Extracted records

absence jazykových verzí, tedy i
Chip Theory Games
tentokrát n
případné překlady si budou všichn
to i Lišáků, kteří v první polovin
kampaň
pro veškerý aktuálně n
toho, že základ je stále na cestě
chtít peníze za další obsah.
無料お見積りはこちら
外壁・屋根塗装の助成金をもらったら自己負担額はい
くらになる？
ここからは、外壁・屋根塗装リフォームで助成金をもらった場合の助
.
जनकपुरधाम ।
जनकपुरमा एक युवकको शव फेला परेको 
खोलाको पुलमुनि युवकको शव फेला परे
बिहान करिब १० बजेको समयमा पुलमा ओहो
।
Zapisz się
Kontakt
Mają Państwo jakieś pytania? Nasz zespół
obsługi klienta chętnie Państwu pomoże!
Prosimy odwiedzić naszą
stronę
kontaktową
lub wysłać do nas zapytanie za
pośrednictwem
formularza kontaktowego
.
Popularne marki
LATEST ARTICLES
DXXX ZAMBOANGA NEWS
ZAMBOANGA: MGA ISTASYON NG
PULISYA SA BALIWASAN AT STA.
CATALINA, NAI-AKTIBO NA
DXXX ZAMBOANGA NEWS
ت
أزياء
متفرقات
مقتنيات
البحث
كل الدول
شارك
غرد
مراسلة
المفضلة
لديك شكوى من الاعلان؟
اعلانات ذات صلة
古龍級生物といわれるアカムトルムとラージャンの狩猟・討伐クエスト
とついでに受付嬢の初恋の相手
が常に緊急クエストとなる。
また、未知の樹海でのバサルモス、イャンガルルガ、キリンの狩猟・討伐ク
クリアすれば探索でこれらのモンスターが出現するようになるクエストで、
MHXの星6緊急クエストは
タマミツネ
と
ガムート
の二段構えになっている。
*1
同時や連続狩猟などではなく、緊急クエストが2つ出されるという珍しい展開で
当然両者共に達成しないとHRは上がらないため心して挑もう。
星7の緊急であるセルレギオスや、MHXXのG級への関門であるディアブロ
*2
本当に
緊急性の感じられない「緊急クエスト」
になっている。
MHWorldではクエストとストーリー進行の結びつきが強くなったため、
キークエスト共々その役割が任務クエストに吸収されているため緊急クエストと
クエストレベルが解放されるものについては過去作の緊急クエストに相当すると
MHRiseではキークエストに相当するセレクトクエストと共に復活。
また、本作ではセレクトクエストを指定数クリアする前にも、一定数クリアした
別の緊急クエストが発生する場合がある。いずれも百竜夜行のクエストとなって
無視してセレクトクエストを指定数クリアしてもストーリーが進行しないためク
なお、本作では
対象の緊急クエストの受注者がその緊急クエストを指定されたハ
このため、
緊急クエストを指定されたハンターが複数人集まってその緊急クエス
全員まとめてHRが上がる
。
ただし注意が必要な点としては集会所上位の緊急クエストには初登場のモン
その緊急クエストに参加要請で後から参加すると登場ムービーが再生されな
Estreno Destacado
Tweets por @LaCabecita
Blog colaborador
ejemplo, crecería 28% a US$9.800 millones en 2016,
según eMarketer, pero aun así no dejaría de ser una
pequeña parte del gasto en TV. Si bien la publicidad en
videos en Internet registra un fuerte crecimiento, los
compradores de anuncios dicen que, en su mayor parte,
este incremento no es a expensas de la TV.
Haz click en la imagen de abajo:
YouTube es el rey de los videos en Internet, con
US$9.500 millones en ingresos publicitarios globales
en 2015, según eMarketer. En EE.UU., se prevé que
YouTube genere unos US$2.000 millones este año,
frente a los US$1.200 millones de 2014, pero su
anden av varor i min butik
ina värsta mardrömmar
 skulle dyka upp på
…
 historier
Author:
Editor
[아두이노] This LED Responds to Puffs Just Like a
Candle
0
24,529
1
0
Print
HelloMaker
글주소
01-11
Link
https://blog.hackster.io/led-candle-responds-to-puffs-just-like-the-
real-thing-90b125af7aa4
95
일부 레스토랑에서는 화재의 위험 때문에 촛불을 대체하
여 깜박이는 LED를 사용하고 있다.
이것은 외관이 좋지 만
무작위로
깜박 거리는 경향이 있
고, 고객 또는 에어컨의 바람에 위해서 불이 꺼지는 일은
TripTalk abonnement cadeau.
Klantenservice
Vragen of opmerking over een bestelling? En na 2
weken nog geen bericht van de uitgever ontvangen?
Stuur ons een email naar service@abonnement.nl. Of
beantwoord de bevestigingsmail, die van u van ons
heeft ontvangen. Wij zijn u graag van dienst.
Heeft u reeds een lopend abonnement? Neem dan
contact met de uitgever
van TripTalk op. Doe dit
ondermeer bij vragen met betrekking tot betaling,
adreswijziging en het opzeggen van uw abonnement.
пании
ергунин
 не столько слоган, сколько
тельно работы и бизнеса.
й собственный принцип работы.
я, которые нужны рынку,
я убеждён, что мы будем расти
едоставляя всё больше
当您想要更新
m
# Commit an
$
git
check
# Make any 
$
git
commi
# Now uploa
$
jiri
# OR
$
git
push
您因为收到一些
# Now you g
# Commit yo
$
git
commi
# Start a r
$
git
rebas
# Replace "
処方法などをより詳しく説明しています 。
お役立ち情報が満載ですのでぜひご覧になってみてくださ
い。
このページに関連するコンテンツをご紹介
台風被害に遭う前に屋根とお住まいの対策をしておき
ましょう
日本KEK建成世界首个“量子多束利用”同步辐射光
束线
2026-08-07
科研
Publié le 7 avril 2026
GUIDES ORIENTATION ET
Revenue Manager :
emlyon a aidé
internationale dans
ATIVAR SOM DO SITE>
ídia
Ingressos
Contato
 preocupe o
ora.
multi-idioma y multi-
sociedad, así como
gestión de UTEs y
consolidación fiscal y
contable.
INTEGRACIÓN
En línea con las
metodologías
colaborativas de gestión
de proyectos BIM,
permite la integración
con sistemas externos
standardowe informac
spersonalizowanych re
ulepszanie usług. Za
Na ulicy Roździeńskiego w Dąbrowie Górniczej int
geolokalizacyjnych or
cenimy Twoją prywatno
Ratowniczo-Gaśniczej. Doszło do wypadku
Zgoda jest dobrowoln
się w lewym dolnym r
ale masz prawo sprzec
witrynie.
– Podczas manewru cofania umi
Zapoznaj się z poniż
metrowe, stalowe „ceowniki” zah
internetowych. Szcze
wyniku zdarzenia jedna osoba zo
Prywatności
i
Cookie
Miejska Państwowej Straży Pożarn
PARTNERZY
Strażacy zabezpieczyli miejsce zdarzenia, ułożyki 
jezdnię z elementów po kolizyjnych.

▶ [TASK DIRECTIONS]
The lines above should be duplicated exactly.

▶ [ANSWER SPACE]
absence jazykových verzí, tedy i
Chip Theory Games
tentokrát n
případné překlady si budou všichn
to i Lišáků, kteří v první polovin
kampaň
pro veškerý aktuálně n
toho, že základ je stále na cestě
chtít peníze za další obsah.
無料お見積りはこちら
外壁・屋根塗装の助成金をもらったら自己負担額はい
くらになる？
ここからは、外壁・屋根塗装リフォームで助成金をもらった場合の助
.
जनकपुरधाम ।
जनकपुरमा एक युवकको शव फेला परेको 
खोलाको पुलमुनि युवकको शव फेला परे
बिहान करिब १० बजेको समयमा पुलमा ओहो
।
Zapisz się
Kontakt
Mają Państwo jakieś pytania? Nasz zespół
obsługi klienta chętnie Państwu pomoże!
Prosimy odwiedzić naszą
stronę
kontaktową
lub wysłać do nas zapytanie za
pośrednictwem
formularza kontaktowego
.
Popularne marki
LATEST ARTICLES
DXXX ZAMBOANGA NEWS
ZAMBOANGA: MGA ISTASYON NG
PULISYA SA BALIWASAN AT STA.
CATALINA, NAI-AKTIBO NA
DXXX ZAMBOANGA NEWS
ت
أزياء
متفرقات
مقتنيات
البحث
كل الدول
شارك
غرد
مراسلة
المفضلة
لديك شكوى من الاعلان؟
اعلانات ذات صلة
古龍級生物といわれるアカムトルムとラージャンの狩猟・討伐クエスト
とついでに受付嬢の初恋の相手
が常に緊急クエストとなる。
また、未知の樹海でのバサルモス、イャンガルルガ、キリンの狩猟・討伐ク
クリアすれば探索でこれらのモンスターが出現するようになるクエストで、
MHXの星6緊急クエストは
タマミツネ
と
ガムート
の二段構えになっている。
*1
同時や連続狩猟などではなく、緊急クエストが2つ出されるという珍しい展開で
当然両者共に達成しないとHRは上がらないため心して挑もう。
星7の緊急であるセルレギオスや、MHXXのG級への関門であるディアブロ
*2
本当に
緊急性の感じられない「緊急クエスト」
になっている。
MHWorldではクエストとストーリー進行の結びつきが強くなったため、
キークエスト共々その役割が任務クエストに吸収されているため緊急クエストと
クエストレベルが解放されるものについては過去作の緊急クエストに相当すると
MHRiseではキークエストに相当するセレクトクエストと共に復活。
また、本作ではセレクトクエストを指定数クリアする前にも、一定数クリアした
別の緊急クエストが発生する場合がある。いずれも百竜夜行のクエストとなって
無視してセレクトクエストを指定数クリアしてもストーリーが進行しないためク
なお、本作では
対象の緊急クエストの受注者がその緊急クエストを指定されたハ
このため、
緊急クエストを指定されたハンターが複数人集まってその緊急クエス
全員まとめてHRが上がる
。
ただし注意が必要な点としては集会所上位の緊急クエストには初登場のモン
その緊急クエストに参加要請で後から参加すると登場ムービーが再生されな
Estreno Destacado
Tweets por @LaCabecita
Blog colaborador
ejemplo, crecería 28% a US$9.800 millones en 2016,
según eMarketer, pero aun así no dejaría de ser una
pequeña parte del gasto en TV. Si bien la publicidad en
videos en Internet registra un fuerte crecimiento, los
compradores de anuncios dicen que, en su mayor parte,
este incremento no es a expensas de la TV.
Haz click en la imagen de abajo:
YouTube es el rey de los videos en Internet, con
US$9.500 millones en ingresos publicitarios globales
en 2015, según eMarketer. En EE.UU., se prevé que
YouTube genere unos US$2.000 millones este año,
frente a los US$1.200 millones de 2014, pero su
anden av varor i min butik
ina värsta mardrömmar
 skulle dyka upp på
…
 historier
Author:
Editor
[아두이노] This LED Responds to Puffs Just Like a
Candle
0
24,529
1
0
Print
HelloMaker
글주소
01-11
Link
https://blog.hackster.io/led-candle-responds-to-puffs-just-like-the-
real-thing-90b125af7aa4
95
일부 레스토랑에서는 화재의 위험 때문에 촛불을 대체하
여 깜박이는 LED를 사용하고 있다.
이것은 외관이 좋지 만
무작위로
깜박 거리는 경향이 있
고, 고객 또는 에어컨의 바람에 위해서 불이 꺼지는 일은
TripTalk abonnement cadeau.
Klantenservice
Vragen of opmerking over een bestelling? En na 2
weken nog geen bericht van de uitgever ontvangen?
Stuur ons een email naar service@abonnement.nl. Of
beantwoord de bevestigingsmail, die van u van ons
heeft ontvangen. Wij zijn u graag van dienst.
Heeft u reeds een lopend abonnement? Neem dan
contact met de uitgever
van TripTalk op. Doe dit
ondermeer bij vragen met betrekking tot betaling,
adreswijziging en het opzeggen van uw abonnement.
пании
ергунин
 не столько слоган, сколько
тельно работы и бизнеса.
й собственный принцип работы.
я, которые нужны рынку,
я убеждён, что мы будем расти
едоставляя всё больше
当您想要更新
m
# Commit an
$
git
check
# Make any 
$
git
commi
# Now uploa
$
jiri
# OR
$
git
push
您因为收到一些
# Now you g
# Commit yo
$
git
commi
# Start a r
$
git
rebas
# Replace "
処方法などをより詳しく説明しています 。
お役立ち情報が満載ですのでぜひご覧になってみてくださ
い。
このページに関連するコンテンツをご紹介
台風被害に遭う前に屋根とお住まいの対策をしておき
ましょう
日本KEK建成世界首个“量子多束利用”同步辐射光
束线
2026-08-07
科研
Publié le 7 avril 2026
GUIDES ORIENTATION ET
Revenue Manager :
emlyon a aidé
internationale dans
ATIVAR SOM DO SITE>
ídia
Ingressos
Contato
 preocupe o
ora.
multi-idioma y multi-
sociedad, así como
gestión de UTEs y
consolidación fiscal y
contable.
INTEGRACIÓN
En línea con las
metodologías
colaborativas de gestión
de proyectos BIM,
permite la integración
con sistemas externos
standardowe informac
spersonalizowanych re
ulepszanie usług. Za
Na ulicy Roździeńskiego w Dąbrowie Górniczej int
geolokalizacyjnych or
cenimy Twoją prywatno
Ratowniczo-Gaśniczej. Doszło do wypadku
Zgoda jest dobrowoln
się w lewym dolnym r
ale masz prawo sprzec
witrynie.
– Podczas manewru cofania umi
Zapoznaj się z poniż
metrowe, stalowe „ceowniki” zah
internetowych. Szcze
wyniku zdarzenia jedna osoba zo
Prywatności
i
Cookie
Miejska Państwowej Straży Pożarn
PARTNERZY
Strażacy zabezpieczyli miejsce zdarzenia, ułożyki 
jezdnię z elementów po kolizyjnych.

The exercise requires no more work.